JF: The idea of MCMC methods is to wander randomly in a space of trees in such a way as to settle down into an equilibrium distsribution of trees that has the desired distribution (in this case, the Bayesian posterior).
TE: OK
JF: Imagine all possible trees, connected to each other so as to form a connected graph.
TE: OK
JF: Suppose we know the distribution of trees f(T) that we want.
TE: Hunnh?
So, putting off for a moment the search for just the right explanation that will yield enlightenment, let's return to the simulation from yesterday. We generate a series of 9 models named 'A' through 'I' with assigned likelihoods 0.1, 0.2, .. 0.9. These values were assigned randomly (for no good reason) and it happens that they are in this order: BCFHEDGIA (B = 0.1, A = 0.9).
Next we construct a Markov chain---a chain whose next step depends only on the current step and not on the previous path, according to a special rule. We wander along this chain, and at the end, we compute the frequency at which we saw the various models. The relative frequencies in the Markov chain will be proportional to their likelihoods.
In fact, the first simulation that I ran just generated the next model randomly, independent of the current position. We compared the likelihood q of the proposal to the likelihood p of the current model. If q > p, we move. If q < p, we still move but only with probability q/p, otherwise we re-sample the current model. The ratio q/p is called the acceptance ratio.
This gives the correct distribution even though it's not really MCMC. It's like throwing darts at the unit square to evaluate the area under the curve y = x2 (here). Where it fails is in searching a "tree and parameter space" that is high-dimensional and mostly very low likelihood. Then the random method cannot get enough good samples because it's too inefficient.
The second method, which is shown in the code that I posted, uses what I think is a particular example of the Metropolis version of MCMC. To make the next move, we choose a proposal whose name is adjacent in the alphabet. From 'C' we choose either 'B' or 'D', from 'I' we choose 'H' or 'A', wrapping around. We calculate the acceptance ratio and act accordingly, as above. The demo showed that this method works, it generates a sample in which the models appear in proportion to their likelihoods. It may converge on the correct distribution faster than the random method, I'm not sure yet.

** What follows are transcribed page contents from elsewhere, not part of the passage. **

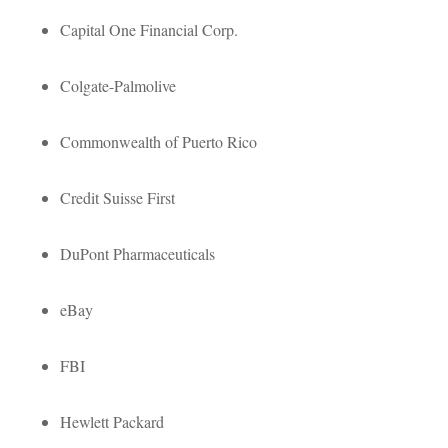
Capital One Financial Corp.
Colgate-Palmolive
Commonwealth of Puerto Rico
Credit Suisse First
DuPont Pharmaceuticals
eBay
FBI
Hewlett Packard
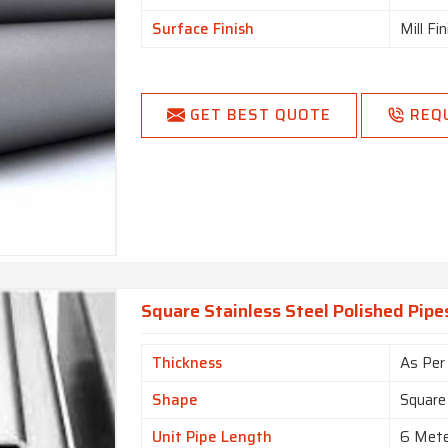
Surface Finish
Mill Fi
GET BEST QUOTE
REQ
Square Stainless Steel Polished Pipes
Thickness
As Per
Shape
Square
Unit Pipe Length
6 Met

The critical feature of the Metropolis version is called 'detailed balance', which means that the probability of moving from model i to model j is equal to the reverse:
P(Mj|Mi) = P(Mi|Mj)
The Hastings modification allows us to use proposal distributions in which detailed balance doesn't hold. In the modified version of the simulation (code below), I generated a list where the models are present at different frequencies in order ABCDEFGHI. Now, for all i and j:
P(Mj|Mi) ≠ P(Mi|Mj)
for example:
P(MA|MD) = 4 x P(MD|MA)
But MCMC still works if we apply a correction to the acceptance ratio. I compute what I call the "bias", the ratio between the frequencies of the proposal and the current model in the list of models from which proposals are generated. if the acceptance ratio is divided by the bias, then we get the right distribution.
Wigner has a 1960 paper called "The Unreasonable Effectiveness of Mathematics in the Natural Sciences." (wikipedia) It seems to me that the thing we need to understand about MCMC is not how it gets the right distribution of models according to their likelihoods, but why it is successful in finding peaks of probability density in a multi-dimensional space that is not unlike the galaxy---mostly very low density. I'm betting that even MCMC wouldn't work well in this case; I think there has to be some trail of probability density to follow in order to find the peaks.